Of the numerous crypto-focused hedge funds set up in late 2017, those that were long-biased were hit particularly hard as investors poured money into funds trading Bitcoin and other cryptocurrencies in 2017 and hoping to bank on a sector-wide boom. But Bitcoin bombed by almost 75% last year, a fall mirrored by countless other cryptocurrencies and many investors have been clamoring for the door — prompting funds to urge them to stay the course and in some cases even relying on gating clauses (clauses which prevent investors from redeeming their shares in the fund due to extreme market conditions) to lock investors in.
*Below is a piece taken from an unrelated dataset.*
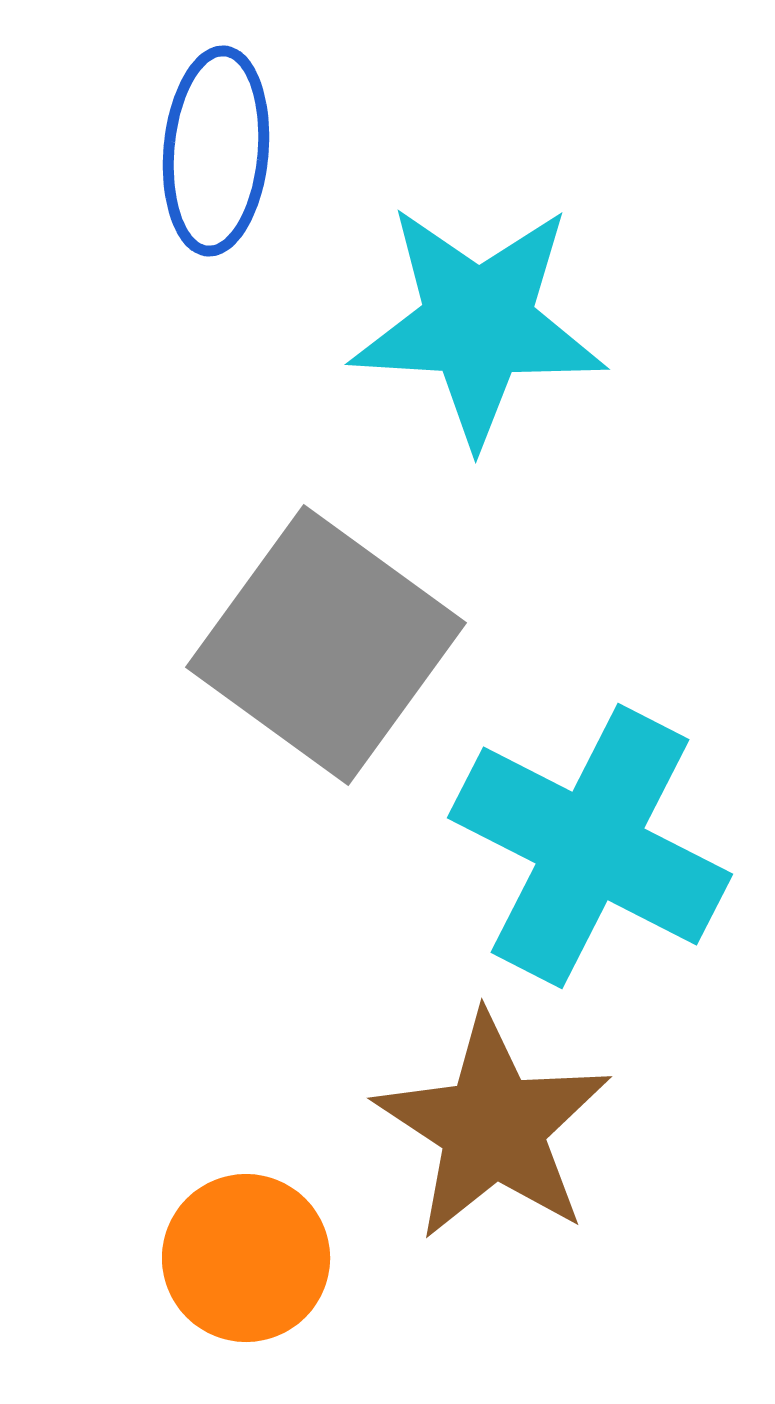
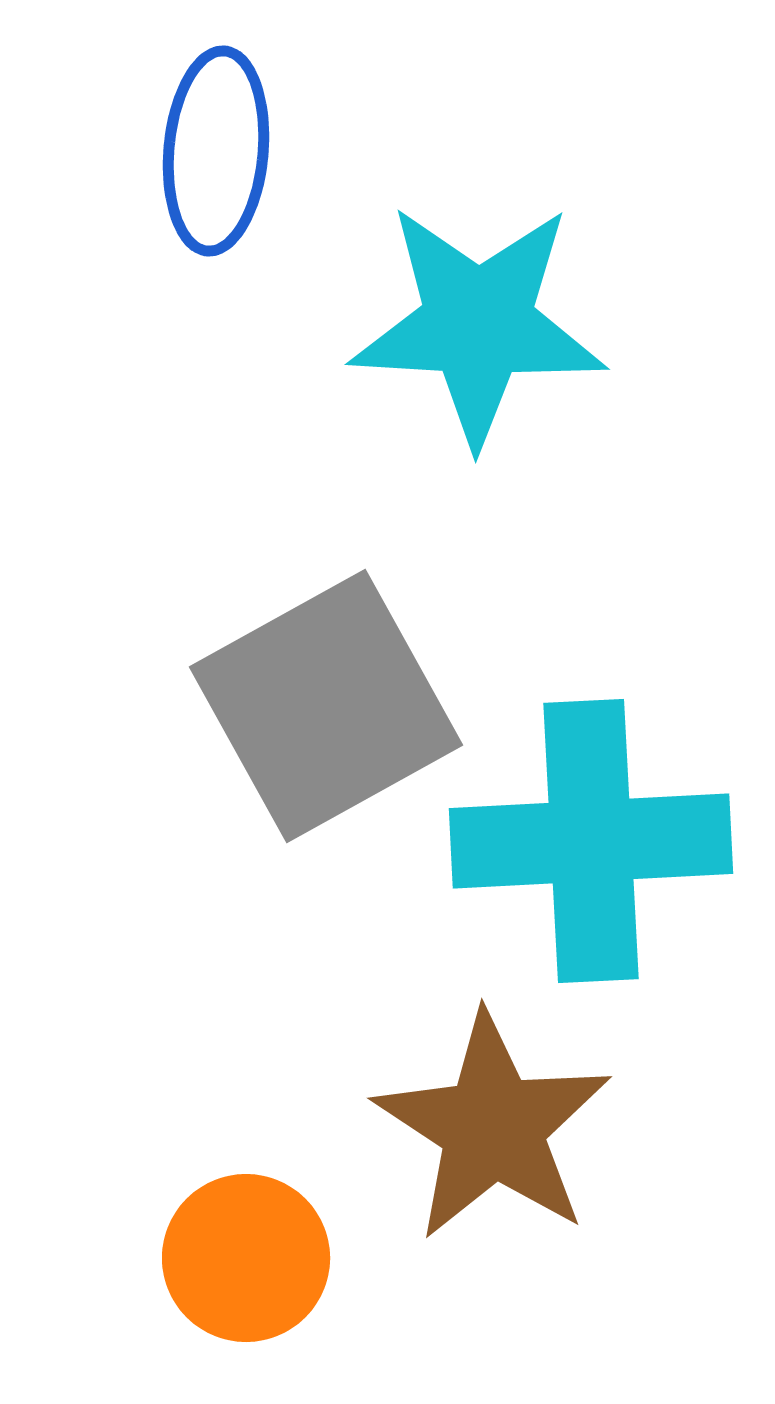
gray square: moved 61 px down; rotated 25 degrees clockwise
cyan cross: moved 1 px right, 5 px up; rotated 30 degrees counterclockwise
Particularly hard hit was San Francisco-based Pantera Capital, set up in 2013 and arguably one of the earliest cryptocurrency hedge funds. In a letter to investors in December, Pantera Capital acknowledged that 2018 had been a “difficult year for all cryptocurrencies and tokens.” But with over US$500 million in assets, the fund, set up by Dan Morehead, has been urging clients to look to the longer-term business case for cryptocurrency. Pantera Capital is perhaps one of the more successful crypto funds, having reported a 10,000% lifetime return as recently as July last year. While the fund reported a loss of 40.8% as of the third quarter last year, for investors who cashed out early, an investment in Pantera Capital would have been considered a highly successful one. As with all things in life, timing is crucial. Morehead and co-CIO Joey Krug wrote to investors,
“After such a prolonged drawdown in the market, it’s important to reflect and re-evaluate the thesis behind utility tokens.”
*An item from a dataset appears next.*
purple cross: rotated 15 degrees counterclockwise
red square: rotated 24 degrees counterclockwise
And it’s not like Pantera Capital didn’t deliver for investors when times were good. A separate fund dedicated to ICOs returned 350% in 2017, but fell 75% in the third quarter of 2018. Many other funds, especially those which were setting up shop during the boom were not so lucky to have even clocked wins, with many of them hemorrhaging from inception. To be sure, with the Net Asset Value (NAV) of many funds now well under water, if one took a long-term bullish view of cryptocurrencies in general, access to these funds could be purchased at huge discounts. And a large part of the longer-term success or failure of cryptocurrencies boils down to adoption and value generation. Morehead and Krug are bullish on the longer-term adoption of cryptocurrencies, writing,
“We firmly believe that tokens will achieve real world usage. In fact, it’s already starting to happen in the depths of this bear market.”
Morehead and Krug’s observations are not all public relations-speak. Because many of the scams and failed ICO projects have since been sidelined, those dedicated to generating value as well as the long-term sustainability of the blockchain and cryptocurrency ecosystem have had the opportunity to batten down the hatches and get on with the hard work of development. Morehead and Krug believe that blockchain networks could take two to three years to achieve scale, but given the complexity of the problems at hand, there is reason to believe these estimates are conservative at best. Even though some of the best and brightest developers have entered the blockchain ecosystem, given the inherent political as well as technical challenges faced by allcryptocurrency and blockchain projects, five years is likely an optimistic timeline, with a ten-year horizon perhaps overly conservative.
And while crypto funds could have bet in both rising and falling prices, options for shorting were not readily available in the early days of the crypto-rush. Managers, some of them ideologically-driven in the long-term success of cryptocurrencies, were also reluctant to sell digital assets short and because of 2017’s unprecedented rise in cryptocurrencies, many were hit by the market crash, with limited hedging tools. According to data group HFR, crypto hedge funds were down 70% on average in 2018.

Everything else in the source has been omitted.